Directions => Search the data below for the string "Console" and copy all lines where it shows up.

Dataset extract =>
------------
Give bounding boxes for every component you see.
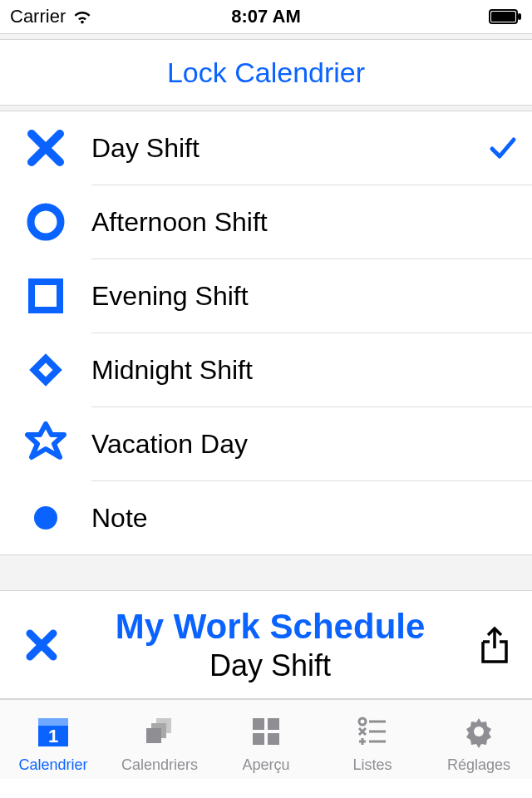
- svg-rect-5: [34, 358, 57, 382]
- svg-rect-9: [38, 718, 68, 726]
- svg-point-24: [474, 727, 484, 736]
- svg-rect-17: [268, 733, 279, 745]
- schedule-subtitle: Day Shift: [83, 648, 457, 683]
- svg-point-18: [359, 718, 366, 725]
- shift-row-vacation[interactable]: Vacation Day: [0, 407, 532, 480]
- x-icon: [0, 127, 91, 169]
- tab-reglages[interactable]: Réglages: [426, 700, 532, 779]
- shift-row-evening[interactable]: Evening Shift: [0, 259, 532, 332]
- tab-bar: 1 Calendrier Calendriers Aperçu Listes R…: [0, 699, 532, 779]
- schedule-summary: My Work Schedule Day Shift: [0, 591, 532, 699]
- tab-label: Listes: [352, 756, 392, 774]
- tab-calendriers[interactable]: Calendriers: [106, 700, 213, 779]
- tab-apercu[interactable]: Aperçu: [213, 700, 319, 779]
- svg-rect-13: [146, 728, 161, 743]
- svg-marker-6: [27, 424, 64, 457]
- lock-calendar-button[interactable]: Lock Calendrier: [0, 40, 532, 105]
- tab-label: Calendrier: [18, 756, 87, 774]
- svg-rect-16: [253, 733, 264, 745]
- svg-text:1: 1: [48, 726, 58, 746]
- shift-row-day[interactable]: Day Shift: [0, 111, 532, 185]
- tab-calendrier[interactable]: 1 Calendrier: [0, 700, 106, 779]
- svg-point-7: [34, 506, 57, 530]
- tab-listes[interactable]: Listes: [319, 700, 426, 779]
- shift-row-midnight[interactable]: Midnight Shift: [0, 333, 532, 406]
- svg-rect-1: [491, 12, 515, 22]
- battery-icon: [489, 9, 522, 24]
- svg-rect-2: [518, 13, 521, 20]
- shift-label: Midnight Shift: [91, 355, 474, 386]
- svg-rect-15: [268, 718, 279, 730]
- shift-list: Day Shift Afternoon Shift Evening Shift …: [0, 111, 532, 554]
- shift-label: Day Shift: [91, 133, 474, 164]
- tab-label: Calendriers: [121, 756, 198, 774]
- status-bar: Carrier 8:07 AM: [0, 0, 532, 33]
- shift-row-afternoon[interactable]: Afternoon Shift: [0, 185, 532, 259]
- shift-row-note[interactable]: Note: [0, 481, 532, 554]
- grid-icon: [248, 713, 284, 753]
- shift-label: Vacation Day: [91, 429, 474, 460]
- dot-icon: [0, 497, 91, 539]
- svg-rect-14: [253, 718, 264, 730]
- square-icon: [0, 275, 91, 317]
- svg-point-3: [31, 207, 61, 237]
- close-button[interactable]: [0, 627, 83, 663]
- star-icon: [0, 421, 91, 467]
- svg-rect-4: [32, 282, 60, 310]
- tab-label: Aperçu: [242, 756, 289, 774]
- calendar-day-icon: 1: [35, 713, 71, 753]
- shift-label: Evening Shift: [91, 281, 474, 312]
- shift-label: Note: [91, 503, 474, 534]
- schedule-title: My Work Schedule: [83, 607, 457, 647]
- share-button[interactable]: [457, 625, 532, 665]
- tab-label: Réglages: [447, 756, 510, 774]
- diamond-icon: [0, 347, 91, 392]
- wifi-icon: [72, 9, 92, 24]
- header-title: Lock Calendrier: [167, 57, 365, 89]
- stack-icon: [141, 713, 178, 753]
- circle-icon: [0, 201, 91, 243]
- status-carrier: Carrier: [10, 6, 66, 27]
- list-icon: [354, 713, 391, 753]
- checkmark-icon: [474, 134, 532, 162]
- gear-icon: [461, 713, 497, 753]
- shift-label: Afternoon Shift: [91, 207, 474, 238]
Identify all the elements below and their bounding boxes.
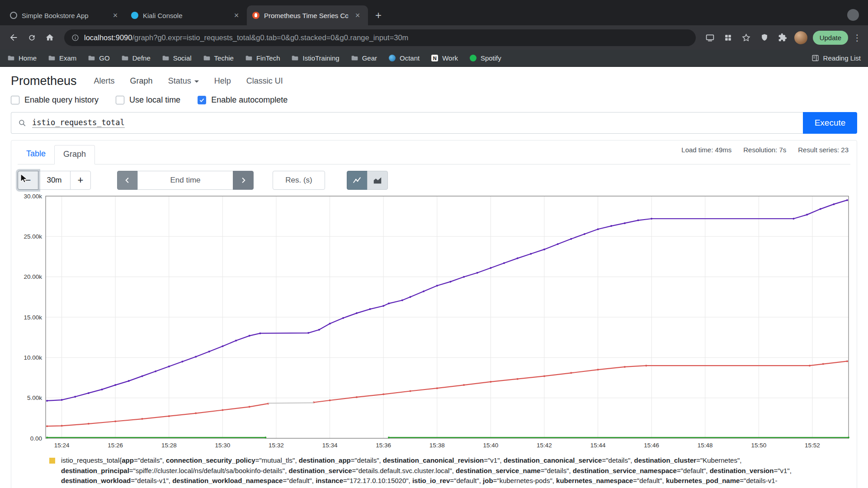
close-tab-icon[interactable]: × [353,10,363,20]
execute-button[interactable]: Execute [803,112,857,134]
svg-text:10.00k: 10.00k [24,354,42,361]
nav-link-status[interactable]: Status [168,76,199,86]
chevron-right-icon [239,176,247,184]
bookmark-fintech[interactable]: FinTech [245,54,280,62]
tab-title: Prometheus Time Series Collec [264,12,348,19]
folder-icon [88,54,95,62]
bookmark-social[interactable]: Social [162,54,192,62]
resolution: Resolution: 7s [743,146,786,154]
home-icon[interactable] [42,29,58,46]
octant-logo-icon [388,54,396,62]
legend-swatch [49,458,55,464]
extensions-puzzle-icon[interactable] [774,29,791,46]
nav-link-alerts[interactable]: Alerts [94,76,115,86]
bookmark-defne[interactable]: Defne [121,54,151,62]
nav-link-graph[interactable]: Graph [130,76,153,86]
svg-text:5.00k: 5.00k [27,394,42,401]
stacked-chart-button[interactable] [367,171,388,190]
mouse-cursor [20,174,30,184]
folder-icon [48,54,56,62]
svg-text:15:42: 15:42 [537,442,552,449]
series-legend[interactable]: istio_requests_total{app="details", conn… [49,455,809,488]
svg-text:15:38: 15:38 [429,442,445,449]
increase-range-button[interactable]: + [70,171,91,190]
bookmarks-bar: Home Exam GO Defne Social Techie FinTech… [0,50,868,67]
expression-input[interactable]: istio_requests_total [11,112,803,134]
cast-icon[interactable] [702,29,718,46]
browser-tab-prometheus[interactable]: Prometheus Time Series Collec × [247,5,368,25]
shield-extension-icon[interactable] [756,29,773,46]
bookmark-istiotraining[interactable]: IstioTraining [291,54,339,62]
bookmark-exam[interactable]: Exam [48,54,76,62]
notion-logo-icon: N [431,54,439,62]
bookmark-star-icon[interactable] [738,29,755,46]
bookmark-techie[interactable]: Techie [203,54,234,62]
browser-tab-kiali[interactable]: Kiali Console × [126,5,247,25]
svg-text:15:48: 15:48 [698,442,713,449]
kiali-favicon-icon [131,12,138,19]
resolution-input[interactable] [273,171,325,190]
line-chart-icon [352,175,362,185]
svg-text:15:34: 15:34 [322,442,338,449]
time-series-chart[interactable]: 15:2415:2615:2815:3015:3215:3415:3615:38… [18,193,851,449]
line-chart-button[interactable] [347,171,368,190]
svg-text:15:30: 15:30 [215,442,230,449]
spotify-logo-icon [469,54,477,62]
range-input[interactable] [38,171,71,190]
tab-search-icon[interactable] [847,9,859,21]
tab-table[interactable]: Table [18,145,54,164]
nav-link-help[interactable]: Help [214,76,231,86]
new-tab-button[interactable]: + [371,8,386,23]
svg-text:15:36: 15:36 [376,442,391,449]
end-time-input[interactable] [137,171,233,190]
reading-list-button[interactable]: Reading List [811,54,861,62]
reading-list-icon [811,54,819,62]
profile-avatar[interactable] [794,31,807,44]
time-back-button[interactable] [117,171,138,190]
query-history-checkbox[interactable] [11,96,19,104]
apps-grid-icon[interactable] [720,29,736,46]
load-time: Load time: 49ms [681,146,731,154]
reload-icon[interactable] [24,29,40,46]
bookmark-work[interactable]: NWork [431,54,458,62]
svg-text:15:52: 15:52 [805,442,820,449]
browser-update-button[interactable]: Update [813,31,848,45]
browser-menu-icon[interactable]: ⋮ [852,33,863,43]
browser-tab-bookstore[interactable]: Simple Bookstore App × [5,5,126,25]
prometheus-navbar: Prometheus Alerts Graph Status Help Clas… [0,67,868,92]
svg-text:15:50: 15:50 [751,442,766,449]
bookmark-spotify[interactable]: Spotify [469,54,501,62]
close-tab-icon[interactable]: × [231,10,241,20]
tab-title: Kiali Console [143,12,227,19]
time-forward-button[interactable] [233,171,254,190]
query-stats: Load time: 49ms Resolution: 7s Result se… [681,146,849,154]
bookmark-gear[interactable]: Gear [351,54,377,62]
tab-graph[interactable]: Graph [54,145,95,164]
url-bar[interactable]: localhost:9090/graph?g0.expr=istio_reque… [64,29,696,46]
folder-icon [203,54,211,62]
back-icon[interactable] [5,29,22,46]
folder-icon [7,54,15,62]
bookmark-go[interactable]: GO [88,54,109,62]
bookmark-octant[interactable]: Octant [388,54,420,62]
autocomplete-checkbox[interactable] [198,96,206,104]
chevron-down-icon [194,80,199,83]
close-tab-icon[interactable]: × [110,10,120,20]
option-autocomplete: Enable autocomplete [198,95,288,105]
browser-tab-strip: Simple Bookstore App × Kiali Console × P… [0,0,868,25]
query-row: istio_requests_total Execute [11,112,857,134]
bookmark-home[interactable]: Home [7,54,37,62]
svg-text:15:24: 15:24 [54,442,70,449]
local-time-checkbox[interactable] [116,96,124,104]
prometheus-brand[interactable]: Prometheus [11,74,77,88]
resolution-control [273,171,325,190]
nav-link-classic-ui[interactable]: Classic UI [246,76,283,86]
folder-icon [291,54,299,62]
svg-text:0.00: 0.00 [30,435,42,442]
stacked-chart-icon [373,175,382,185]
query-expression-text: istio_requests_total [32,118,125,128]
site-info-icon[interactable] [71,34,79,42]
end-time-control [117,171,254,190]
option-query-history: Enable query history [11,95,99,105]
svg-text:15.00k: 15.00k [24,314,42,321]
------------
Answer to this problem =>
browser-tab-kiali[interactable]: Kiali Console × [126,5,247,25]
tab-title: Kiali Console [143,12,227,19]
browser-tab-strip: Simple Bookstore App × Kiali Console × P… [0,0,868,25]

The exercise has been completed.